Swedish artist/scientist/writer/organizer Åsa Sonjasdotter recently released her new book "Peace with the Earth — Tracing Agricultural Memory, Refiguring Practice", published by Archive Books. This book was partly founded by The Seed Box and we asked Åsa to tell her about her work and the new book.
Who is Åsa Sonjasdotter?

Åsa Sonjasdotter.
I am an artist, researcher, writer and organizer who grew up in the city of Lund and on the island of Ven in Skåne where I still live, as well as I live in the city of Berlin, where I have been active in the community garden Prinzessinnengarten for about ten years. The experiences from my upbringing in the country made me interested in ways to include more-than-human relations into my artistic practice, especially the way they take shape within agriculture. An interesting detail about agriculture is that its central to many human cultures, not least the Western. At the same time, cultivation is difficult to locate within modern knowledge systems. Cultivars – cultivated life forms such as vegetables, cereals, pets, etc., are not really explained in modern, Western philosophy, where a distinction is made between the natural and the artificial world. Cultivars are neither completely natural nor completely artificial, but rather something in between, or beyond, these distinctions. I am also fascinated by the way cultivated life forms respond to the human intervention of breeding by literally bursting out in an abundance of expressions in form, color and taste. This is so very surprising, and I wonder if the term ‘domestication’ is appropriate here, or if the abundance in aesthetic expressions is a sign of that something far more sophisticated is going on?
Tell us about your book!
The book “Peace with the Earth: Tracing Agricultural Memory, Refiguring Practice” tells stories of three staple crops as they have been grown on the island of Gotland, in the Baltic Sea, at various times throughout history.

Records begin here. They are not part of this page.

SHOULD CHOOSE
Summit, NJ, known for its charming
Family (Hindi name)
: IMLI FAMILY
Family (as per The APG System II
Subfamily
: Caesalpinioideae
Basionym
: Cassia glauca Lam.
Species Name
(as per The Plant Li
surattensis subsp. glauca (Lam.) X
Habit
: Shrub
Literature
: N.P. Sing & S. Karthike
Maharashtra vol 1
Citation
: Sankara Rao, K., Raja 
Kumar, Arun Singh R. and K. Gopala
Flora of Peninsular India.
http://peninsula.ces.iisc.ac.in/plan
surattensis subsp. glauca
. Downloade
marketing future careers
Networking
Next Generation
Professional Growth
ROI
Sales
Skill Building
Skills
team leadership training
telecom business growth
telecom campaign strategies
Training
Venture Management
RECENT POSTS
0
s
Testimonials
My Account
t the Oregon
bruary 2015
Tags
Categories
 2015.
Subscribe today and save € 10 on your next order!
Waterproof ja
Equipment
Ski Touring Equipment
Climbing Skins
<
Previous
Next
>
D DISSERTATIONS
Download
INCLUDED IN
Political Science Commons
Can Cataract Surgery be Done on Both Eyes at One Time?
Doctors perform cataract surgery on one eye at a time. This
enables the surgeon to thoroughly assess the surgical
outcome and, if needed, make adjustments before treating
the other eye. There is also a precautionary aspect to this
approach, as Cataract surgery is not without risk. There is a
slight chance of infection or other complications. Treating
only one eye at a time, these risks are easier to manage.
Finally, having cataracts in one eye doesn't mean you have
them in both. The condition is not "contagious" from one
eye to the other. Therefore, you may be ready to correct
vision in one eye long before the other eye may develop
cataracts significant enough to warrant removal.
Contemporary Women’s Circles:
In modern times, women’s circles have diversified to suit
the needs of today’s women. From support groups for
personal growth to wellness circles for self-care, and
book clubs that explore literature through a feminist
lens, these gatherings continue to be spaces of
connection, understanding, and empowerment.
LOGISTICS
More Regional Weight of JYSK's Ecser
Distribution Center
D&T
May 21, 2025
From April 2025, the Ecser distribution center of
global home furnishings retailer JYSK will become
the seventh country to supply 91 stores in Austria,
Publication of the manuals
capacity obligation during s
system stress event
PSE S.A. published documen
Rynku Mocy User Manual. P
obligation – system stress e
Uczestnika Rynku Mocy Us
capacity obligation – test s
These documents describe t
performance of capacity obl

I was lucky to be able to carry out the research thanks to an institutional collaboration between the Baltic Art Center in Visby, Gotlands Museum and Konstfrämjandet Gotland as well as with funding from The Seed Box. I was invited as an artistic researcher at Gotland’s Museum during the year of 2018, where I was able to study the institution’s archives and collections in search for remains that carry memory about the island’s special history of cultivation, as well as I learned from the rich memory maintained by people and stored in the landscape.
Based on this research, I built stories based on three central crops; emmer grains, potatoes and turnips. All three crops have a unique and special history for the island, at the same time as they have great nutritional and culinary qualities.

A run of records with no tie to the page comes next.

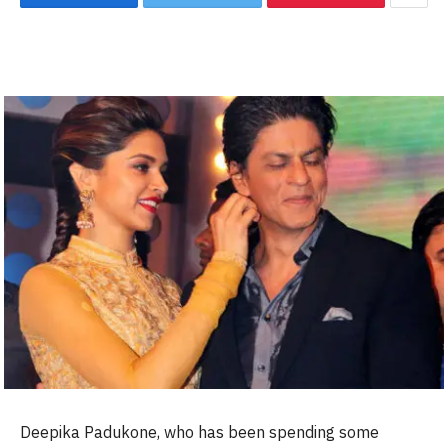
Deepika Padukone, who has been spending some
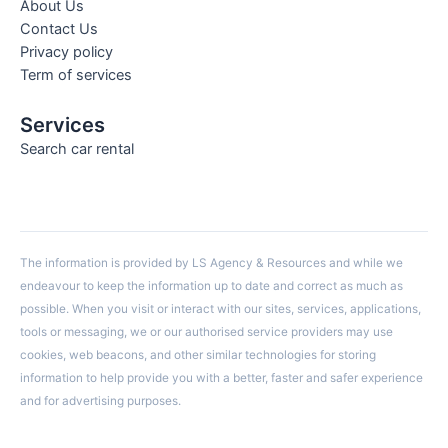
About Us
Contact Us
Privacy policy
Term of services
Services
Search car rental
The information is provided by LS Agency & Resources and while we
endeavour to keep the information up to date and correct as much as
possible. When you visit or interact with our sites, services, applications,
tools or messaging, we or our authorised service providers may use
cookies, web beacons, and other similar technologies for storing
information to help provide you with a better, faster and safer experience
and for advertising purposes.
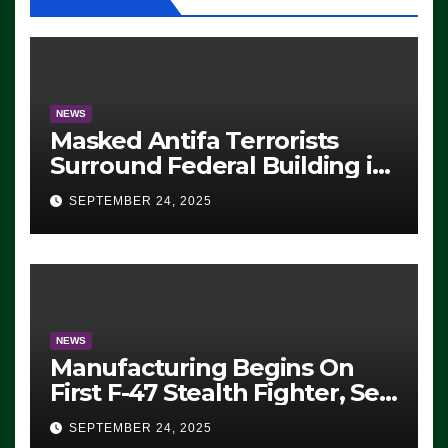
NEWS
Masked Antifa Terrorists
Surround Federal Building in
Eugene, Oregon, to Protest
SEPTEMBER 24, 2025
ICE, Block Employees From
Exiting – FEDS MAKE
SEVERAL ARRESTS (VIDEO)
NEWS
Manufacturing Begins On
First F-47 Stealth Fighter, Set
For 2028 Rollout
SEPTEMBER 24, 2025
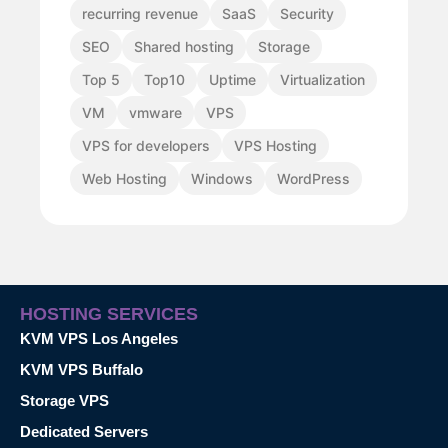
recurring revenue
SaaS
Security
SEO
Shared hosting
Storage
Top 5
Top10
Uptime
Virtualization
VM
vmware
VPS
VPS for developers
VPS Hosting
Web Hosting
Windows
WordPress
HOSTING SERVICES
KVM VPS Los Angeles
KVM VPS Buffalo
Storage VPS
Dedicated Servers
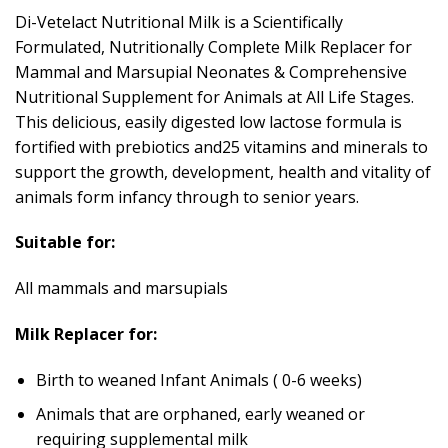
Di-Vetelact Nutritional Milk is a Scientifically
Formulated, Nutritionally Complete Milk Replacer for
Mammal and Marsupial Neonates & Comprehensive
Nutritional Supplement for Animals at All Life Stages.
This delicious, easily digested low lactose formula is
fortified with prebiotics and25 vitamins and minerals to
support the growth, development, health and vitality of
animals form infancy through to senior years.
Suitable for:
All mammals and marsupials
Milk Replacer for:
Birth to weaned Infant Animals ( 0-6 weeks)
Animals that are orphaned, early weaned or
requiring supplemental milk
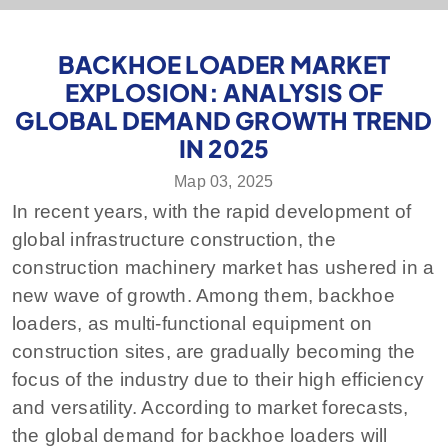
BACKHOE LOADER MARKET
EXPLOSION: ANALYSIS OF
GLOBAL DEMAND GROWTH TREND
IN 2025
Мар 03, 2025
In recent years, with the rapid development of
global infrastructure construction, the
construction machinery market has ushered in a
new wave of growth. Among them, backhoe
loaders, as multi-functional equipment on
construction sites, are gradually becoming the
focus of the industry due to their high efficiency
and versatility. According to market forecasts,
the global demand for backhoe loaders will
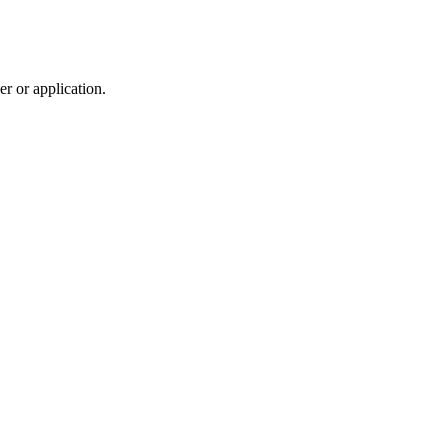
r or application.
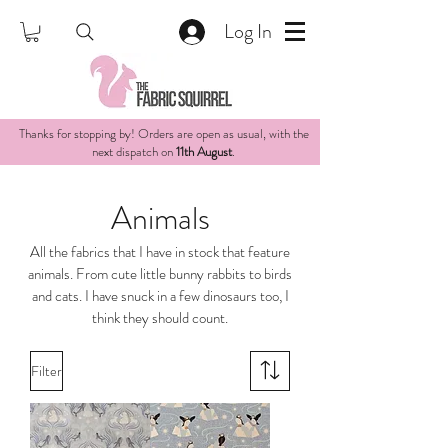
Log In
Thanks for stopping by! Orders are open as usual, with the
next dispatch on
11th August
.
Animals
All the fabrics that I have in stock that feature
animals. From cute little bunny rabbits to birds
and cats. I have snuck in a few dinosaurs too, I
think they should count.
Filter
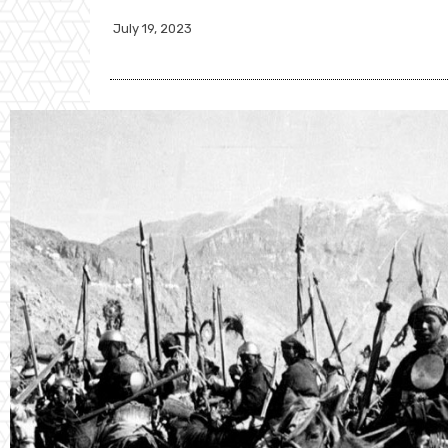
July 19, 2023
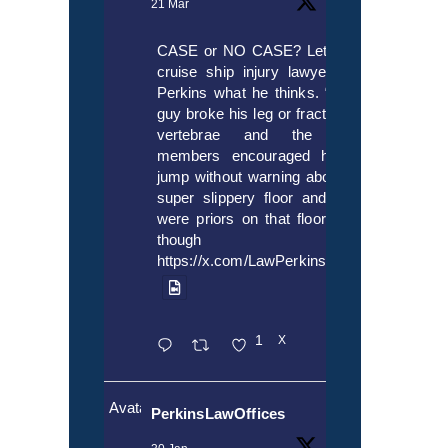
21 Mar
CASE or NO CASE? Let’s ask
cruise ship injury lawyer Alex
Perkins what he thinks. “If this
guy broke his leg or fractured a
vertebrae and the crew
members encouraged him to
jump without warning about the
super slippery floor and there
were priors on that floor, even
though it’s
https://x.com/LawPerkins/status/20353722
1
X
Avatar
PerkinsLawOffices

The three crops were propagated at the Bunge open-air museum on Gotland. I presented the history of the crops and their potential in an exhibition at the Gotland Art Museum, where objects from the collections were combined with quotations from historical and contemporary sources. Visitors could bring seeds, grains and tubers from the crops, for further cultivation in gardens and fields.
The project was carried out in response to the Swedish suffragettes, ecologists and peace activists Elisabeth Tamm and Elin Wägner’s pamphlet ”Peace with the Earth” (Fred med Jorden), published in Swedish in 1940. (An English translation is published at Archive Books in 2020). The appeal was perceived as regressive when it was written, but their analysis has proved to be correct. The challenge to find sustainable forms of cultivation and relations with the Earth has not been solved by the industrial agriculture, the opposite is unfortunately the case. Industrial farming has in a very short time contributed to an insect extinction as well as to grave soil depletion.
In my in-depth research on Gotland, I found out that in older times, it was the kitchen garden in combination with gleaning that most often helped the farming family survive throughout the year, as a large part of the grain harvest and livestock surplus left the farm in the form of taxes. The role of the kitchen garden on the farm is not documented to any appreciable extent, yet it often formed the family’s basis for survival. According to sources, it was often children, the elderly and the women of the farm who took care of this part of the cultivation. The question of its fertilization is interesting: was it nurtured by the household waste, including the human waste? It is well documented that the manure from the animals on the farm was used to manure the grain fields. If I were a farmer having to pay most of the grain harvest in taxes, I would have used the nutrient rich human waste to manure my kitchen garden. Human manure is up to five times richer compared to for example cow dung.
For a future sustainable cultivation system, gardening in various forms combined with sophisticated composting of all waste, the human waste included, appears as a sustainable model. Gardening yields up to five times per square meter compared to grains, so it’s as well a very efficient way to use farmable land. The emphasis on the overlooked possibilities of gardening combined with proper composting of human- and kitchen waste is my way of responding to, and bringing further, Tamm and Wägner’s appeal for how to live in peace not only on, but with, the Earth!